When you followed our advise to create a folder for your submission, e.g. /home/username/ena_submission, the <output_dir> would be /home/username/ena_submission/fastq/.

Then upload the fastq files to your ENA Webin account using FTP command, here we use the lftp FTP client (note that at EMBL, one can use module load lftp on any server). As FTP upload can be quite long, we advise using a screen session (or equivalent)

 # go to the directory where the symbolic links have been exported e.g. /home/username/ena_submission/fastq/
 $ cd <output_dir>
 # start a screen session
 $ screen -S ena-upload 
 # connect to ENA FTP server with your Webin account
 $ lftp webin2.ebi.ac.uk -u Webin-xxxx
 # -> enter password at the prompt 
 # upload all fastq files (assuming their are xxx.fastq.gz)
 $ mput *gz
 # exit
 $ bye

Step 3: Export the study as ENA tables

This will export the same information as contained in the MAGE-TAB but in simple tables suitable for the ena-upload-cli tool

We first export tables suitable for the ena-upload-cli tool. These tables basically contain the same information as the MAGE-TAB document.
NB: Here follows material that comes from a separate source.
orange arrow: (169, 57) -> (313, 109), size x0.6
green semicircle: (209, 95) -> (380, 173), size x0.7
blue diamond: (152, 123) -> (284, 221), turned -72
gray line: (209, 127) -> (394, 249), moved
The tables are exported in a directory of your choice ("output_dir"):

$ labid export study --study-type <study_type> -s <study_id> --format enatables -o <output_dir>

where: - <study_id> is the UUID of the study you want to export (i.e., the same as in step 1), - <output_dir> is the directory where you want to export the tables. - <study_type> is the type of study you want to publish (e.g., RNA-seq, ChIP-seq, etc.), see help for options (labid export study --help).

Tip

When you followed our advise to create a folder for your submission, e.g. /home/username/ena_submission, the <output_dir> would be /home/username/ena_submission/enatables/.
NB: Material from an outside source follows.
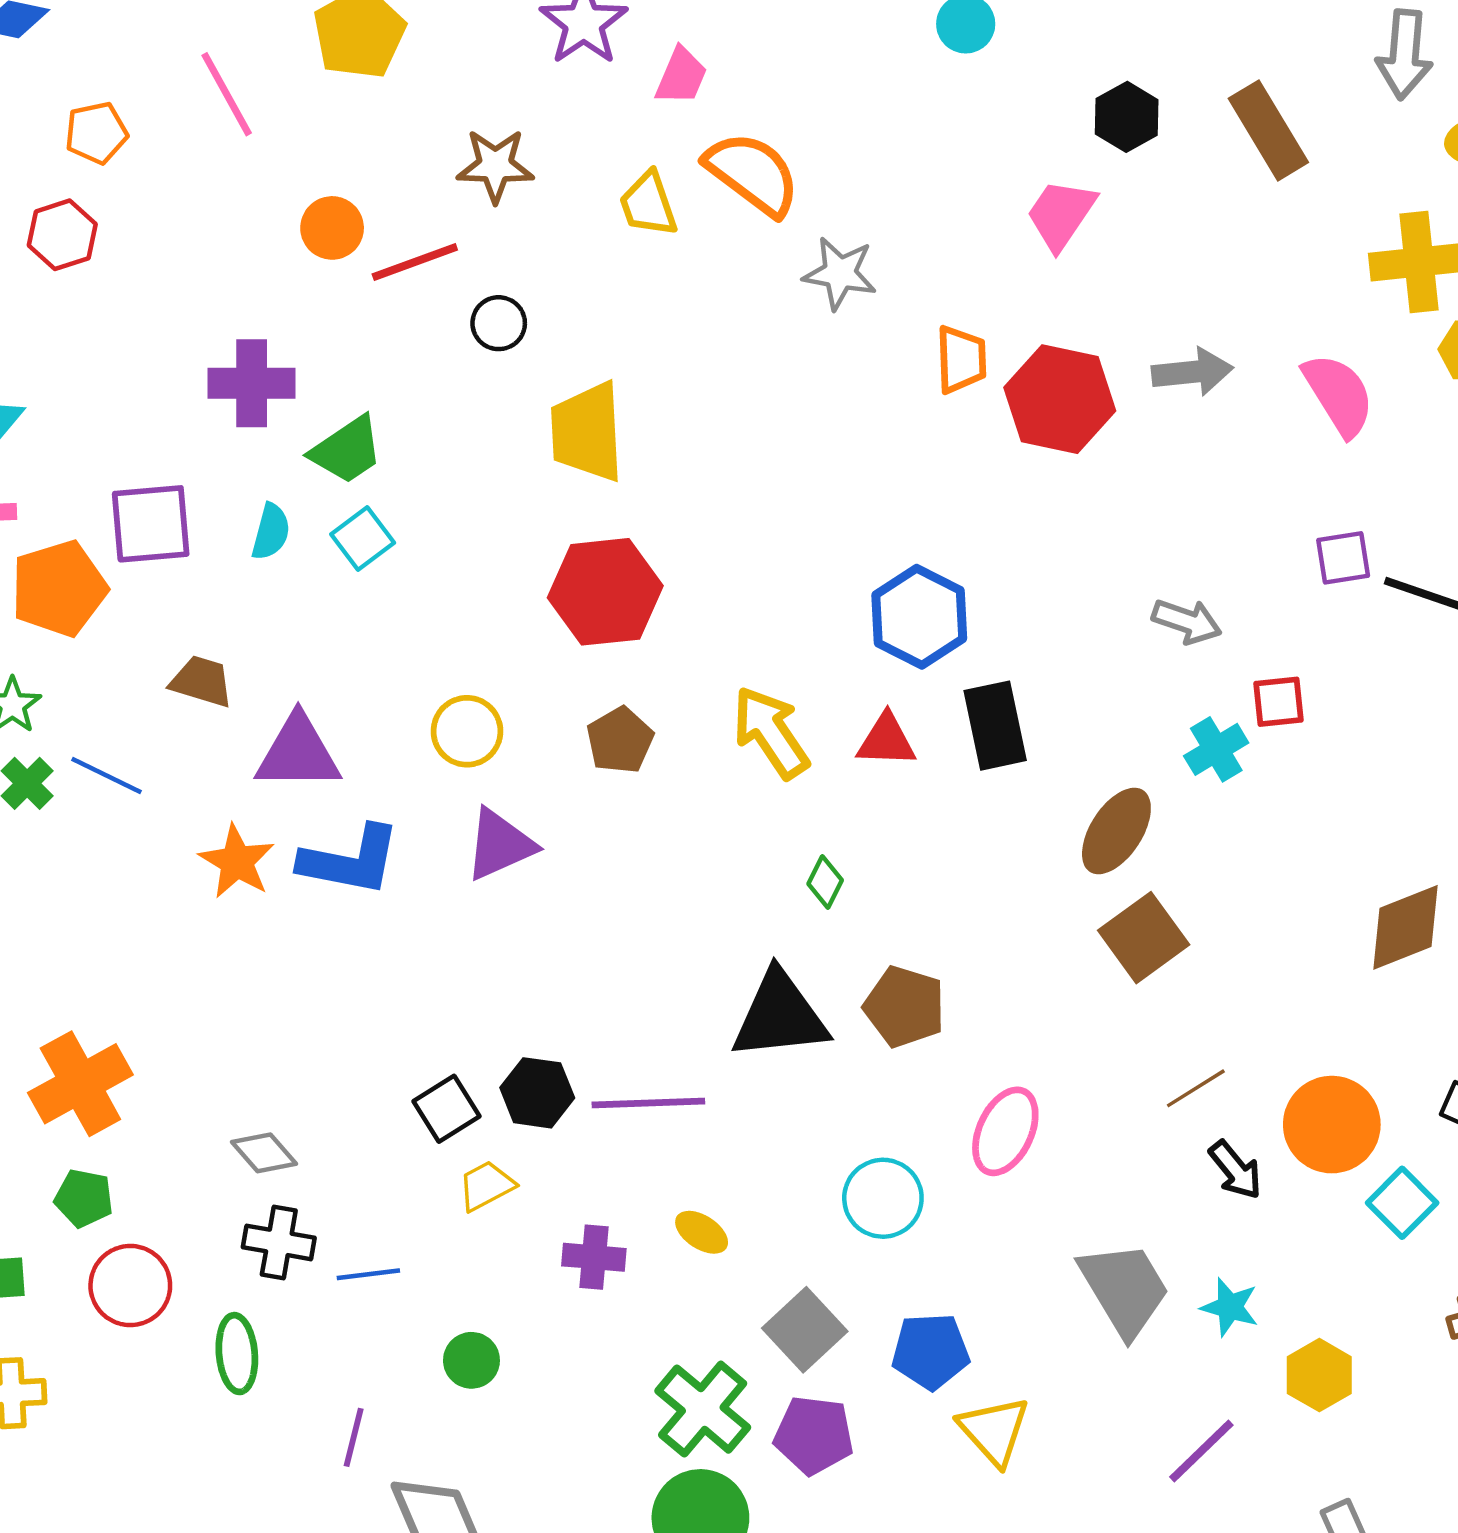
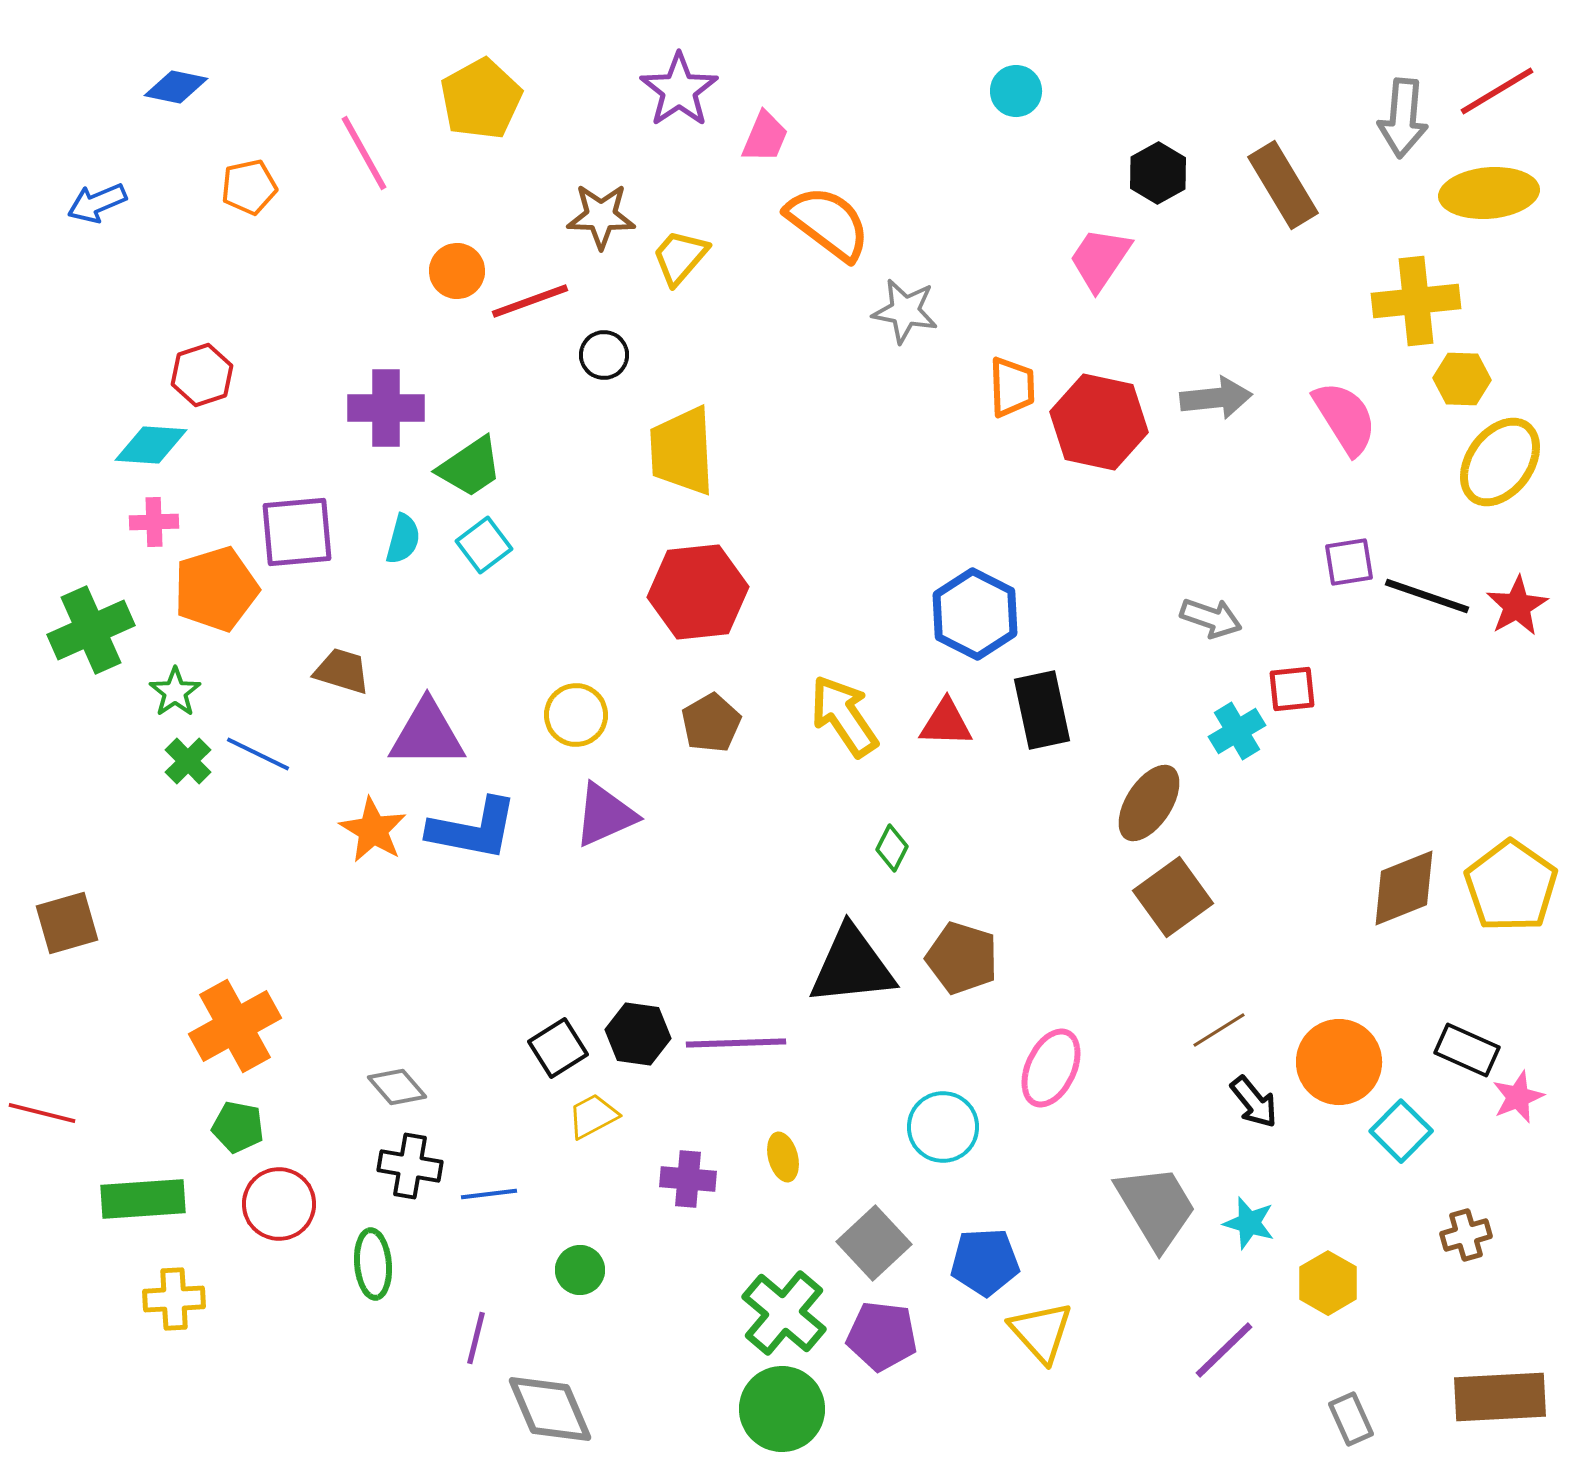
yellow trapezoid: (648, 204) -> (680, 257), moved, turned 60
red hexagon: (62, 235) -> (202, 375), moved
yellow ellipse: (702, 1232) -> (783, 1157), turned 42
After successful export, four exported tables should be found in the <output_dir> directory, and named ena_study_<study_id>.txt, ena_sample_<study_id>.txt, ena_experiment_<study_id>.txt, and ena_run_<study_id>.txt.

Step 4: Upload the ENA tables as XML documents to ENA

The following LabID command is used to:

  1. call the ena-upload-cli tool with the tables exported in the previous step. The ena-upload-cli tool will generate the XML documents and upload them to ENA.
  2. register back the accession numbers found in the response (ENA Study, ENA Dataset & samples, as well as BioSamples accessions) in LabID. This action only occurs when the XML submission is successful.
$ labid export ena -f enawebin.yaml -c <YOUR_CENTER> -s <study_id> -d <output_dir> --no-data-upload --execute

where:

  • <YOUR_CENTER> is the name of your center as associated with your Webin account,
  • <study_id> is the UUID of the study you want to publish,
  • <output_dir> is the directory where the ENA tables are located.
  • --no-data-upload is used to skip the data upload step, as this has already been done in step 2.
  • --execute is used to execute the command and submit the data to ENA for real, you may remove this option to perform a submission to the ENA test server. This is highly advised to validate the submission against the test server before submitting to the production server.

Important

The command expects the ena-upload-cli tool to be in your $PATH. If not or if you want to use a specific version of the tool, you can specify the path to the tool using the --ena-upload-cli option.